Arrivée sur le plateau de Paul Da Serra avec +1300 de dénivelé dans la matinée. La physionomie du terrain a complètement basculé. Patrie du vent et des moutons noirs, ce plateau perché à 1400m d’altitude au coeur des massifs du centre-ouest est la seule surface plane de l’île. Il déploie sa lande de bruyère et de romarin sur une trentaine de km carré. Ourlé de quelques pointes, ce large paysage inhabité est couvert d’un camaïeu de végétation herbacée et broussailleuse. Entre les zones arbustives, une prairie d’herbes et de fougères sèches blanchissent le paysage, la roche affleure par endroit en un rouge sombre et la bruyère arborescente fleurit en blanc grisâtre.


       
       


Cette alternance n’est pas pour nous déplaire. ll faut dire que Madère se prête particulièrement à la randonnée en itinérance. On y trouve très facilement de l’eau potable grâce aux levadas, et les reliefs particulièrement escarpés offrent des paysages montagneux d’une grande beauté. La superficie très petite de l’île, permet de la traverser en quelques jours, de passer du niveau de la mer à + de 1800m d’altitude en quelques km. C’est un condensé de paysages, de flore et de reliefs très disparates propice aux randonnées.

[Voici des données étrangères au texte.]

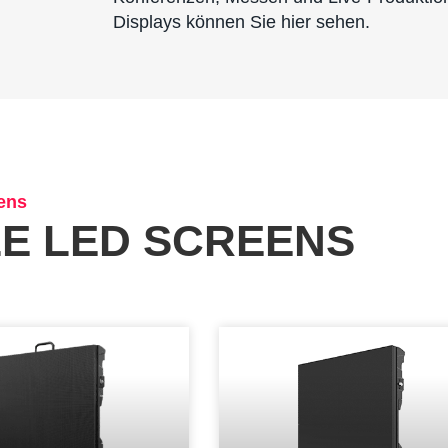
Displays können Sie hier sehen.
ens
E LED SCREENS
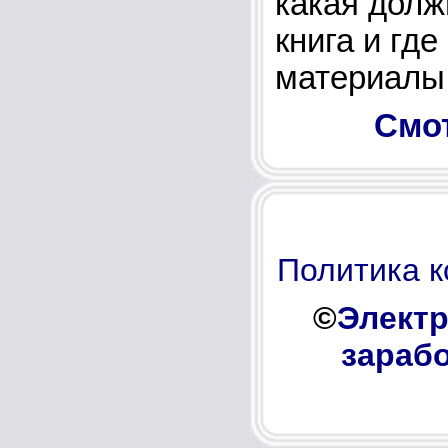
какая долж
книга и где
материалы
Смо
Политика 
©
Электр
зарабо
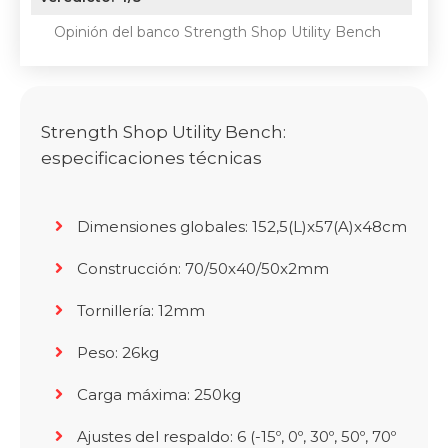
Opinión del banco Strength Shop Utility Bench
Strength Shop Utility Bench:
especificaciones técnicas
Dimensiones globales: 152,5(L)x57(A)x48cm
Construcción: 70/50x40/50x2mm
Tornillería: 12mm
Peso: 26kg
Carga máxima: 250kg
Ajustes del respaldo: 6 (-15º, 0º, 30º, 50º, 70º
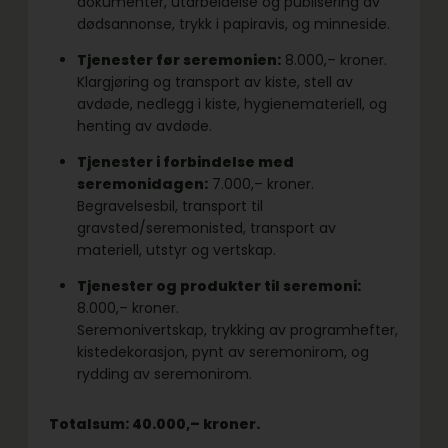
dokumenter, utarbeidelse og publisering av
dødsannonse, trykk i papiravis, og minneside.
Tjenester før seremonien:
8.000,– kroner.
Klargjøring og transport av kiste, stell av
avdøde, nedlegg i kiste, hygienemateriell, og
henting av avdøde.
Tjenester i forbindelse med
seremonidagen:
7.000,– kroner.
Begravelsesbil, transport til
gravsted/seremonisted, transport av
materiell, utstyr og vertskap.
Tjenester og produkter til seremoni:
8.000,– kroner.
Seremonivertskap, trykking av programhefter,
kistedekorasjon, pynt av seremonirom, og
rydding av seremonirom.
Totalsum: 40.000,– kroner.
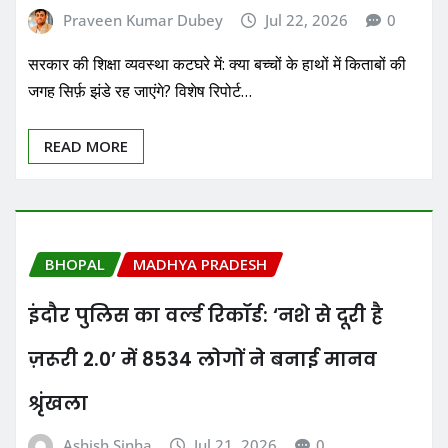
Praveen Kumar Dubey
Jul 22, 2026
0
सरकार की शिक्षा व्यवस्था कटघरे में: क्या बच्चों के हाथों में किताबों की
जगह सिर्फ़ झंडे रह जाएंगे? विशेष रिपोर्ट…
READ MORE
BHOPAL
MADHYA PRADESH
इंदौर पुलिस का वर्ल्ड रिकॉर्ड: ‘नशे से दूरी है
ज़रूरी 2.0’ में 8534 लोगों ने बनाई मानव
श्रृंखला
Ashish Sinha
Jul 21, 2026
0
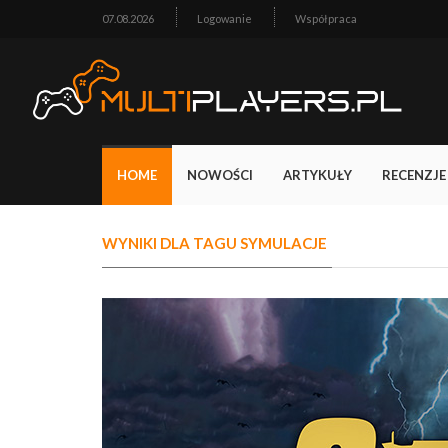
07.08.2026
Logowanie
Współpraca
HOME
NOWOŚCI
ARTYKUŁY
RECENZJE
WYNIKI DLA TAGU SYMULACJE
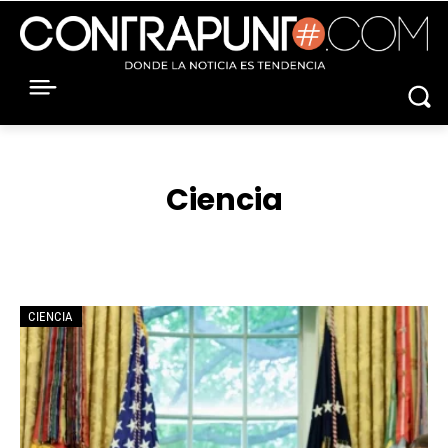
Ciencia
ACNUR
AEROLINEAS
ÁFRICA
AIE
AMBIENTE
CIENCIA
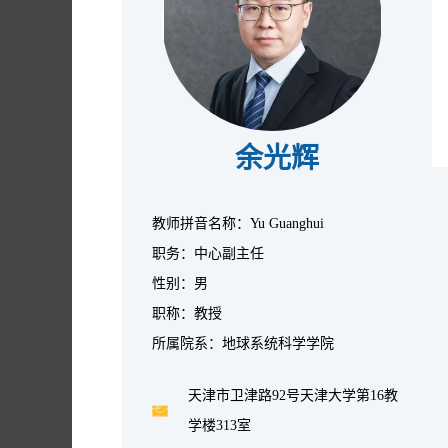
余光辉
教师拼音名称：Yu Guanghui
职务：中心副主任
性别：男
职称：教授
所属院系：地球系统科学学院
天津市卫津路92号天津大学第16教
学楼313室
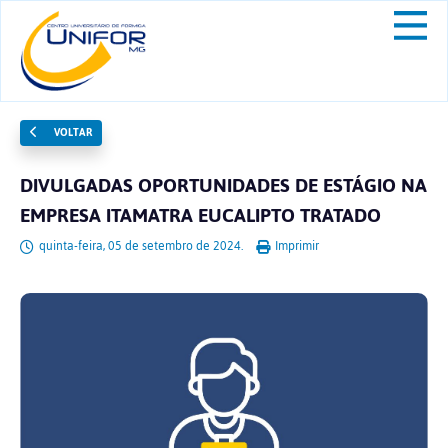
VOLTAR
DIVULGADAS OPORTUNIDADES DE ESTÁGIO NA
EMPRESA ITAMATRA EUCALIPTO TRATADO
quinta-feira, 05 de setembro de 2024.
Imprimir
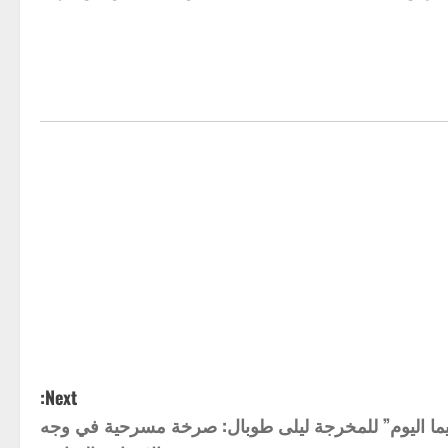
Next:
ما اليوم” للمخرجة ليلى طوبال: صرخة مسرحية في وجه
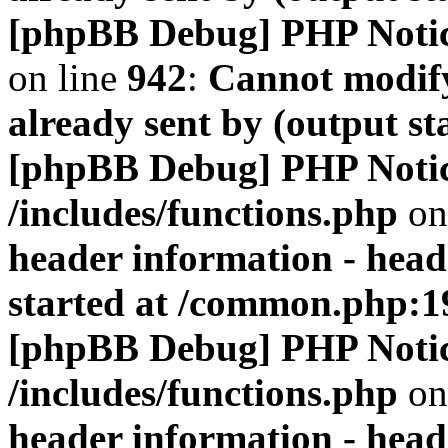
[phpBB Debug] PHP Noti
on line
942
:
Cannot modify
already sent by (output s
[phpBB Debug] PHP Noti
/includes/functions.php
on
header information - head
started at /common.php:1
[phpBB Debug] PHP Noti
/includes/functions.php
on
header information - head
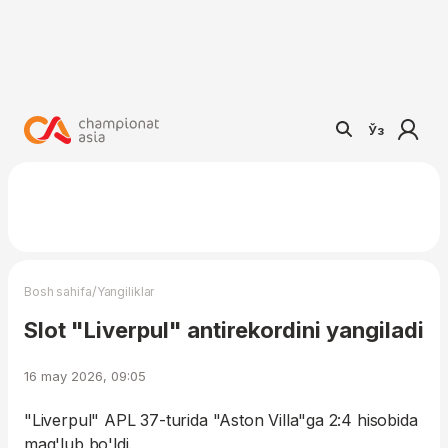
Ўз
/
Bosh sahifa
Yangiliklar
Slot "Liverpul" antirekordini yangiladi
16 may 2026, 09:05
"Liverpul" APL 37-turida "Aston Villa"ga 2:4 hisobida
mag'lub bo'ldi.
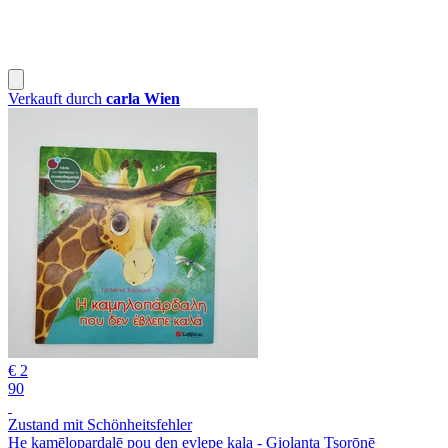
Verkauft durch
carla Wien
€ 2
90
Zustand mit Schönheitsfehler
He kamēlopardalē pou den evlepe kala - Giolanta Tsorōnē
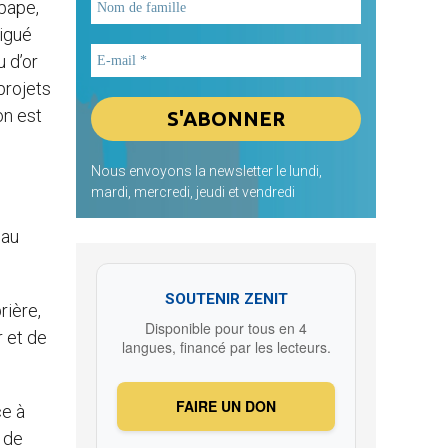
 pape,
tigué
 d’or
projets
on est
Nous envoyons la newsletter le lundi,
mardi, mercredi, jeudi et vendredi
 au
SOUTENIR ZENIT
rière,
Disponible pour tous en 4
r et de
langues, financé par les lecteurs.
FAIRE UN DON
ce à
s de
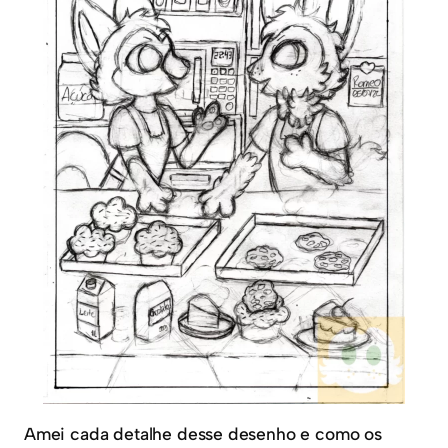
Amei cada detalhe desse desenho e como os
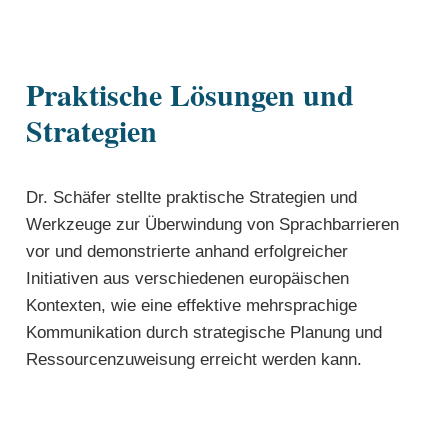
Praktische Lösungen und
Strategien
Dr. Schäfer stellte praktische Strategien und
Werkzeuge zur Überwindung von Sprachbarrieren
vor und demonstrierte anhand erfolgreicher
Initiativen aus verschiedenen europäischen
Kontexten, wie eine effektive mehrsprachige
Kommunikation durch strategische Planung und
Ressourcenzuweisung erreicht werden kann.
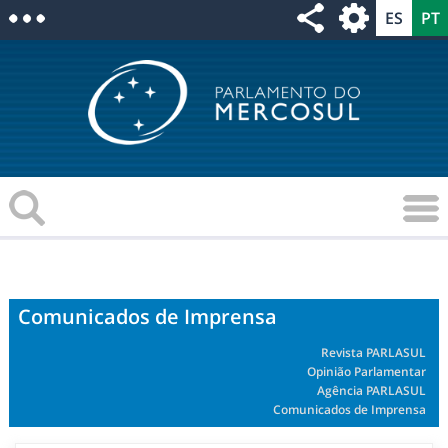
Comunicados de Imprensa
Revista PARLASUL
Opinião Parlamentar
Agência PARLASUL
Comunicados de Imprensa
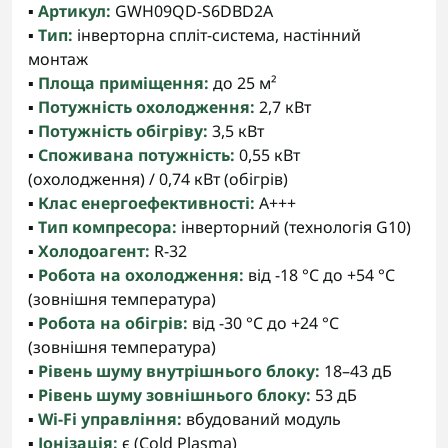
▪️
Артикул:
GWH09QD-S6DBD2A
▪️
Тип:
інверторна спліт-система, настінний
монтаж
▪️
Площа приміщення:
до 25 м²
▪️
Потужність охолодження:
2,7 кВт
▪️
Потужність обігріву:
3,5 кВт
▪️
Споживана потужність:
0,55 кВт
(охолодження) / 0,74 кВт (обігрів)
▪️
Клас енергоефективності:
A+++
▪️
Тип компресора:
інверторний (технологія G10)
▪️
Холодоагент:
R-32
▪️
Робота на охолодження:
від -18 °C до +54 °C
(зовнішня температура)
▪️
Робота на обігрів:
від -30 °C до +24 °C
(зовнішня температура)
▪️
Рівень шуму внутрішнього блоку:
18–43 дБ
▪️
Рівень шуму зовнішнього блоку:
53 дБ
▪️
Wi-Fi управління:
вбудований модуль
▪️
Іонізація:
є (Cold Plasma)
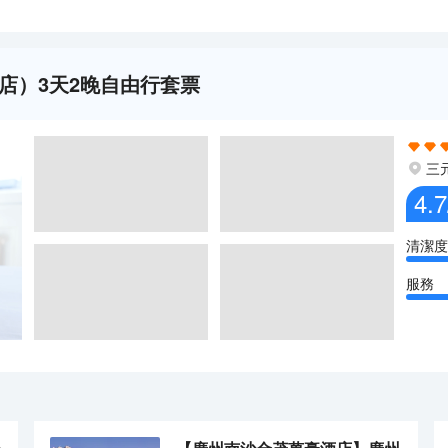
店）3天2晚自由行套票
三
4.7
清潔度
服務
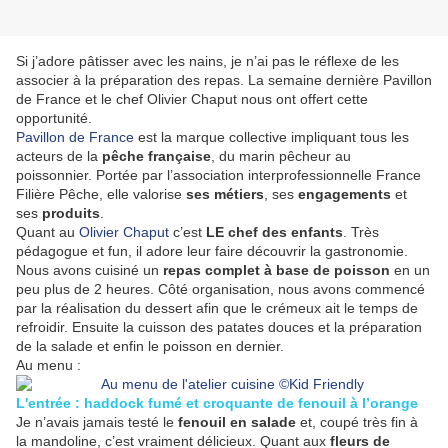
Si j’adore pâtisser avec les nains, je n’ai pas le réflexe de les
associer à la préparation des repas. La semaine dernière Pavillon
de France et le chef Olivier Chaput nous ont offert cette
opportunité.
Pavillon de France
est la
marque collective impliquant tous les
acteurs de la
pêche française
, du marin pêcheur au
poissonnier. Portée par l’association interprofessionnelle France
Filière Pêche, elle valorise
ses métiers
, ses
engagements
et
ses
produits
.
Quant au
Olivier Chaput
c’est
LE chef des enfants
. Très
pédagogue et fun, il adore leur faire découvrir la gastronomie.
Nous avons cuisiné un
repas complet à base de poisson
en un
peu plus de 2 heures. Côté organisation, nous avons commencé
par la réalisation du dessert afin que le crémeux ait le temps de
refroidir. Ensuite la cuisson des patates douces et la préparation
de la salade et enfin le poisson en dernier.
Au menu :
L'entrée : haddock fumé et croquante de fenouil à l’orange
Je n’avais jamais testé le
fenouil en salade
et, coupé très fin à
la mandoline, c’est vraiment délicieux. Quant aux
fleurs
de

Arrivés à notre point culminant de la journée, après une pause bien méritée, nous plongeons à nouveau dans les bas-fond de l’île pour raccrocher le versant d’en face. Au vue de ce que nous apercevons, la journée de demain s’annonce épique ! Une longue descente abrupte, ainsi qu’une ancienne levada abandonnée nous emmènera à notre point de chute de cette journée : le mythique col d’Encumeada. Nous y passerons la nuit. Cette fois c’est double ration de nouilles chinoises au programme !







JOUR 3

Nous voici repartis pour ce 3e jour de randonnée qui s’annonce comme le plus beau. C’est ici que les sentiers pénètrent dans le massif montagneux central de l’île. C’est ici aussi que se situent les sommets les plus mythiques. Voilà la colonne vertébrale, escarpée, volcanique, le coeur puissant de l’île. Autour de la cordillère formée par les fameux Picos (les trois plus haut sommets), se déploient de profondes vallées et de luxuriantes forêts.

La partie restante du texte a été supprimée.